• [Data excerpts]

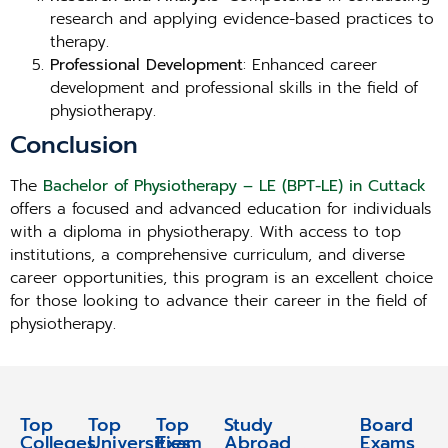
research and applying evidence-based practices to
therapy.
Professional Development
: Enhanced career
development and professional skills in the field of
physiotherapy.
Conclusion
The
Bachelor of Physiotherapy – LE (BPT-LE) in Cuttack
offers a focused and advanced education for individuals
with a diploma in physiotherapy. With access to top
institutions, a comprehensive curriculum, and diverse
career opportunities, this program is an excellent choice
for those looking to advance their career in the field of
physiotherapy.
Top
Top
Top
Study
Study
Board
Colleges
Universities
Exam
Abroad
Abroad
Exams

• [What you need to do] Write out an exact transcription of the line with "career opportunities, this" and of each line after it; stop at the end of the records.

• [Finished task]
career opportunities, this program is an excellent choice
for those looking to advance their career in the field of
physiotherapy.
Top
Top
Top
Study
Study
Board
Colleges
Universities
Exam
Abroad
Abroad
Exams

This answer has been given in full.